Updated: Apr 9, 2023

What’s not to love about a region that has developed a sustainable approach to its cuisine? In Tuscany, one of the most popular regions of Italy, you can find a waste-not-want-not (cucina povera) style of cooking.

Tuscans know how to take stale bread and turn it into a rich satisfying soup or fresh flavourful salad. Or turn mountain grown chestnuts into cake. With such access to quality local produce, the ingredients become the stars of the show. Get ready to enjoy the rustic delights of Tuscan cuisine.


This tomato-bread soup is as humble as you can get. Pappa al Pomodoro is traditionally made with stale leftover bread which is added to ripe flavourful tomatoes to create a thick cosy soup. When made seasonally with the best tomatoes and richest basil, you’ve got yourself a gift from summer.


When the weather starts to cool and you’re looking for a cosy meal, Tuscany offers a plethora of chunky soups that make use of seasonal vegetables, and once again, that frugal use of stale bread. Ribollita is a twice cooked soup made with layers of bread, stock and vegetables to create a thick nourishing stew. Aquacotta is another thick soup that dates back to ancient times, a creation of simple foraged ingredients from the poorest regions, with the earliest versions including wild herbs, onion, garlic, whole wheat bread, olive oil and salt and pepper. Newer adaptions include a variety of vegetables, tomatoes and non-vegan versions contain eggs, parmesan and even bacon. Whichever way you enjoy them, these Tuscan soups are a celebration of seasonal, resourceful cooking.

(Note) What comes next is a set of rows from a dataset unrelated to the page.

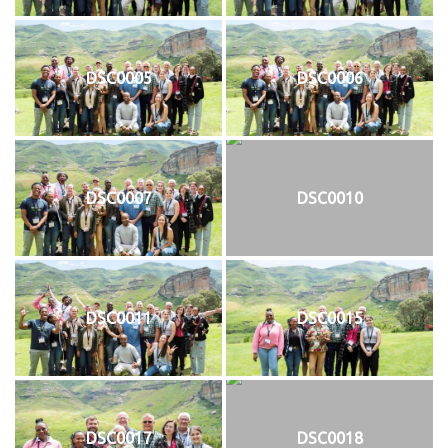
DSC0005
DSC0006
DSC0007
DSC0010
DSC0011
DSC0015
DSC0017
DSC0018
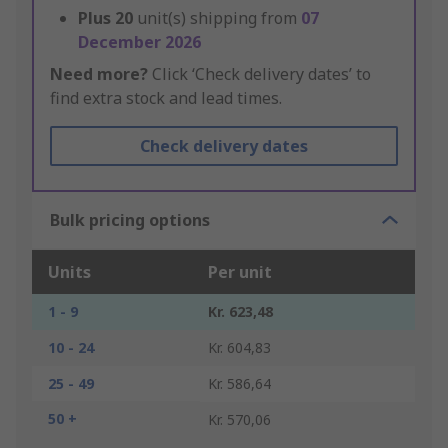
Plus
20
unit(s) shipping from
07
December 2026
Need more?
Click ‘Check delivery dates’ to
find extra stock and lead times.
Check delivery dates
Bulk pricing options
Units
Per unit
1 - 9
Kr. 623,48
10 - 24
Kr. 604,83
25 - 49
Kr. 586,64
50 +
Kr. 570,06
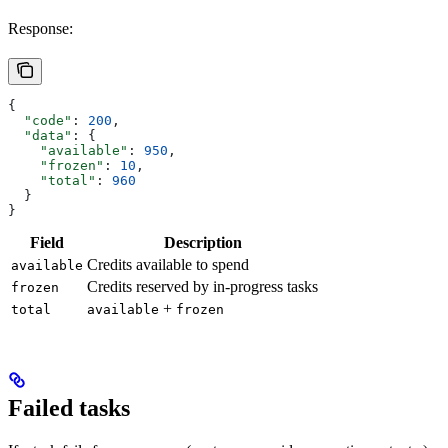
Response:
{
  "code"
: 
200
,
  "data"
: {
    "available"
: 
950
,
    "frozen"
: 
10
,
    "total"
: 
960
  }
}
Field
Description
Credits available to spend
available
Credits reserved by in-progress tasks
frozen
+
total
available
frozen
Failed tasks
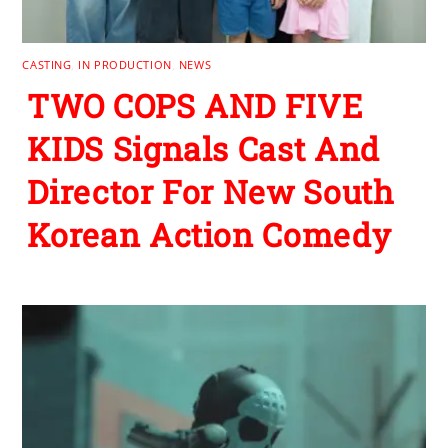
CASTING
,
IN PRODUCTION
,
NEWS
TWO COPS AND FIVE
KIDS Signals Cast And
Director For New South
Korean Action Comedy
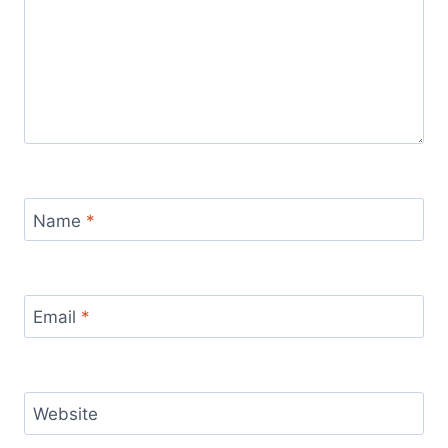
Name
*
Email
*
Website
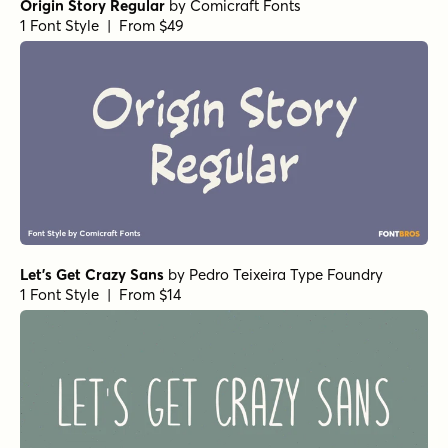
Origin Story Regular
by
Comicraft Fonts
1 Font Style | From $49
Let's Get Crazy Sans
by
Pedro Teixeira Type Foundry
1 Font Style | From $14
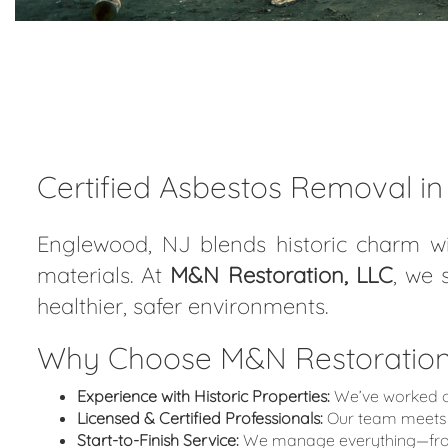
Certified Asbestos Removal i
Englewood, NJ blends historic charm wi
materials. At
M&N Restoration, LLC
, we 
healthier, safer environments.
Why Choose M&N Restoration,
Experience with Historic Properties:
We’ve worked on
Licensed & Certified Professionals:
Our team meets 
Start-to-Finish Service:
We manage everything—from i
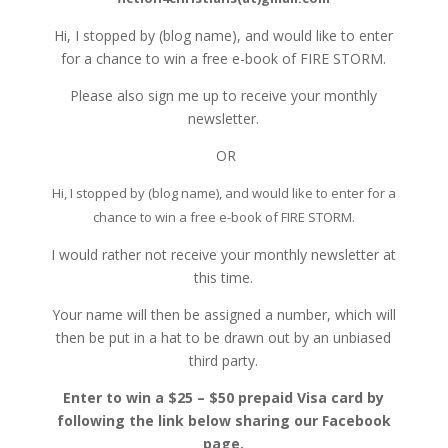
Hi, I stopped by (blog name), and would like to enter
for a chance to win a free e-book of FIRE STORM.
Please also sign me up to receive your monthly
newsletter.
OR
Hi, I stopped by (blog name), and would like to enter for a
chance to win a free e-book of FIRE STORM.
I would rather not receive your monthly newsletter at
this time.
Your name will then be assigned a number, which will
then be put in a hat to be drawn out by an unbiased
third party.
Enter to win a $25 – $50 prepaid Visa card by
following the link below sharing our Facebook
page.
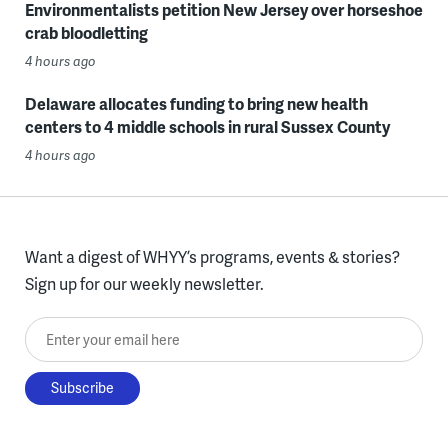
Environmentalists petition New Jersey over horseshoe
crab bloodletting
4 hours ago
Delaware allocates funding to bring new health
centers to 4 middle schools in rural Sussex County
4 hours ago
Want a digest of WHYY’s programs, events & stories?
Sign up for our weekly newsletter.
Enter your email here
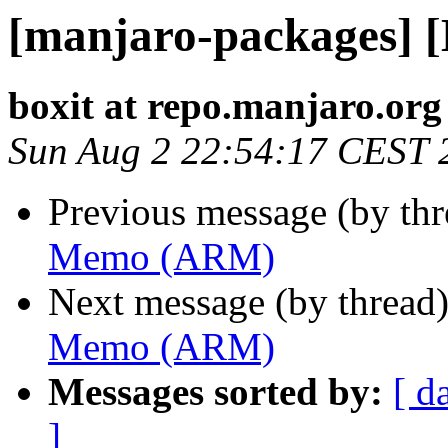
[manjaro-packages]
boxit at repo.manjaro.org
Sun Aug 2 22:54:17 CEST 
Previous message (by th
Memo (ARM)
Next message (by thread
Memo (ARM)
Messages sorted by:
[ d
]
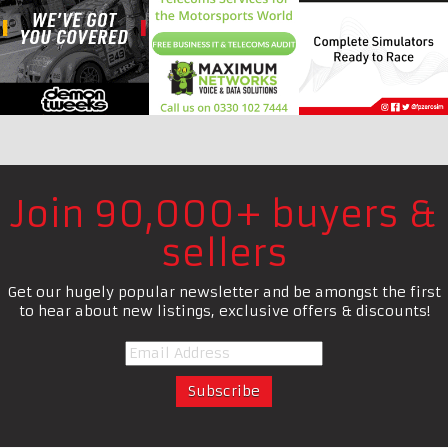
Join 90,000+ buyers &
sellers
Get our hugely popular newsletter and be amongst the first
to hear about new listings, exclusive offers & discounts!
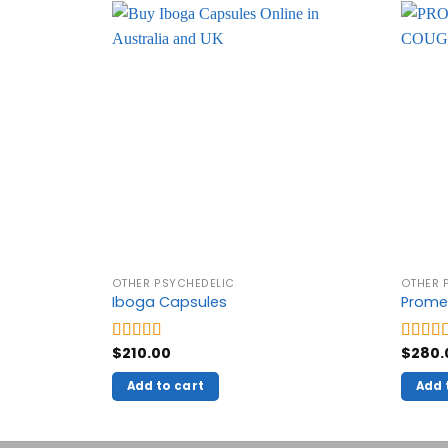
OTHER PSYCHEDELIC
OTHER 
Iboga Capsules
Prome
$
210.00
$
280.
Rated
5.00
Rated
out of 5
out of 
Add to cart
Add 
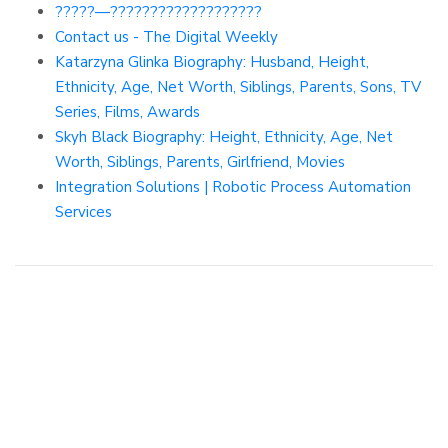
?????—???????????????????
Contact us - The Digital Weekly
Katarzyna Glinka Biography: Husband, Height,
Ethnicity, Age, Net Worth, Siblings, Parents, Sons, TV
Series, Films, Awards
Skyh Black Biography: Height, Ethnicity, Age, Net
Worth, Siblings, Parents, Girlfriend, Movies
Integration Solutions | Robotic Process Automation
Services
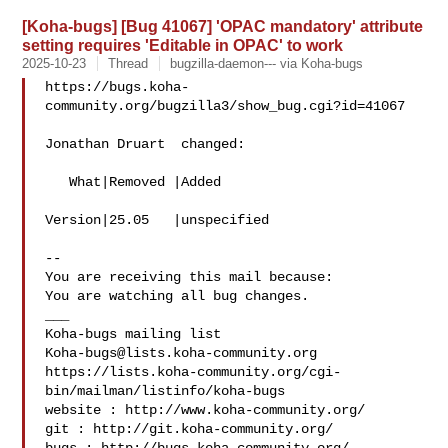
[Koha-bugs] [Bug 41067] 'OPAC mandatory' attribute
setting requires 'Editable in OPAC' to work
2025-10-23
Thread
bugzilla-daemon--- via Koha-bugs
https://bugs.koha-
community.org/bugzilla3/show_bug.cgi?id=41067

Jonathan Druart  changed:

   What|Removed |Added

Version|25.05   |unspecified

-- 

You are receiving this mail because:

You are watching all bug changes.

___

Koha-bugs@lists.koha-community.org
https://lists.koha-community.org/cgi-
bin/mailman/listinfo/koha-bugs

website : http://www.koha-community.org/

git : http://git.koha-community.org/
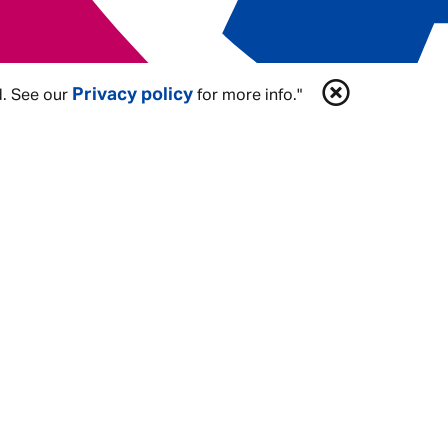
plex
Privacy policy
d. See our
for more info."
, you’ll have the freedom to
Be You
. Be
a
Share In Our Future
. We believe that
you can expect:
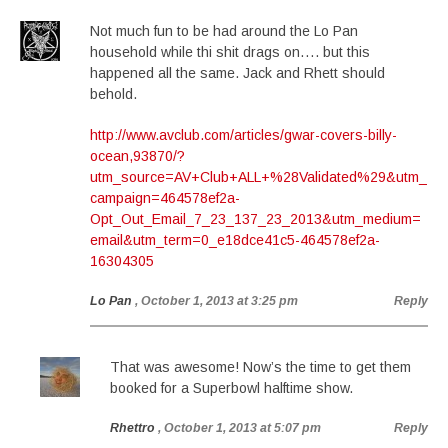
Not much fun to be had around the Lo Pan
household while thi shit drags on…. but this
happened all the same. Jack and Rhett should
behold.
http://www.avclub.com/articles/gwar-covers-billy-
ocean,93870/?
utm_source=AV+Club+ALL+%28Validated%29&utm_
campaign=464578ef2a-
Opt_Out_Email_7_23_137_23_2013&utm_medium=
email&utm_term=0_e18dce41c5-464578ef2a-
16304305
Lo Pan
, October 1, 2013 at 3:25 pm
Reply
That was awesome! Now’s the time to get them
booked for a Superbowl halftime show.
Rhettro
, October 1, 2013 at 5:07 pm
Reply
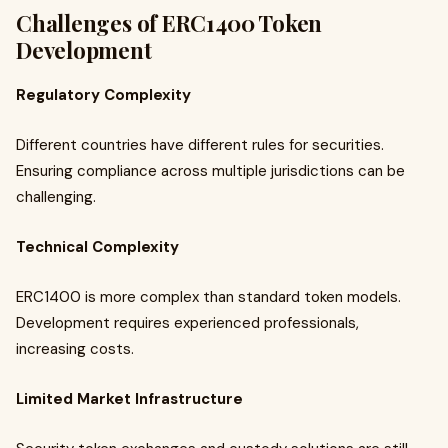
Challenges of ERC1400 Token
Development
Regulatory Complexity
Different countries have different rules for securities.
Ensuring compliance across multiple jurisdictions can be
challenging.
Technical Complexity
ERC1400 is more complex than standard token models.
Development requires experienced professionals,
increasing costs.
Limited Market Infrastructure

Another frugal use of leftover bread is the delightfully satisfying salad, Panzanella. One bite and you’ll have the taste of summer on your tongue. Stale bread is soaked in water and then combined with fresh tomatoes, basil, onion and vinegar – and drizzled liberally with the best local Tuscan olive oil. It may sound like a poor man’s food but you’ll be baffled by how such simple ingredients can taste so heavenly.


This is a pizza like no other. More like a flatbread or pancake, with an omelette-like texture. This creative and humble use of chickpea flour (farina di ceci) water and olive oil is also gluten free, perfect for those with intolerances. Cecina is baked at piping hot temperatures and is one of the most delicious savoury snacks in Tuscany.


Hailing from Siena, this hand-rolled thick spaghetti celebrates the rustic cuisine of Tuscany. Pici pasta is made with only flour and water, reminding you just how simple and magical pasta can be. The most popular ways to enjoy this regional pasta is with a tomato based garlic sauce (pici all’aglione) or with breadcrumbs fried in olive oil and garlic (pici con le briciole).

CASTAGNACCIO If you want the taste of the Tuscan mountains, be sure to try a slice of castagnaccio (chestnut cake). This traditional cake is made with chestnut (castagne) flour and flavoured with pine nuts, raisins and rosemary. This dense, not so sweet cake, is like no other torta you’ve eaten before. A celebration of the rich buttery sweet chestnuts that grow in the mountainous regions, and which were once, believe it or not, a poor man’s food.


Something a little different than the popular Chianti wine of the region is the herbal drink Biadina. You’ll be hard pressed to find this amaro liqueur beyond the historic walls of Lucca, where it originated and continues to be produced today. Story has it, that when merchants would stop to rest at the markets in Lucca, their horses would be given fodder of oats (biada) and then they would be served a little fodder (biadina) in the form of this liqueur. You might not arrive in Lucca by horse but now you too can enjoy a little ‘fodder’. Biadina is served in small glasses with a few pine nuts at the bottom.


Tuscan plant based cuisine shows us how to approach food - through simple cooking methods, allowing local produce to shine and without waste. Let's bring the Tuscan cooking experience into our own kitchens.